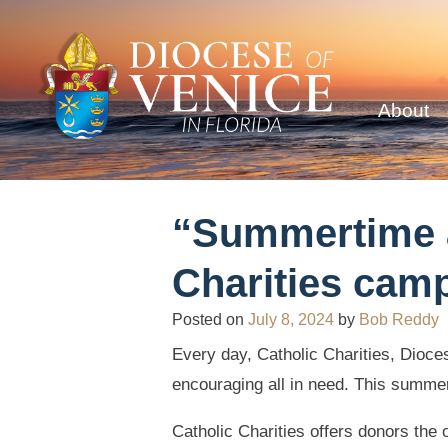
About
“Summertime a
Charities camp
Posted on
July 8, 2024
by
Bob Reddy
Every day, Catholic Charities, Dioce
encouraging all in need. This summer
Catholic Charities offers donors the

> _PROBLEM STATEMENT_:
Quote each line of the listing exactly, but leave the pictures out.

> _EXERCISE OUTPUT_:
About
“Summertime a
Charities camp
Posted on
July 8, 2024
by
Bob Reddy
Every day, Catholic Charities, Dioce
encouraging all in need. This summer
Catholic Charities offers donors the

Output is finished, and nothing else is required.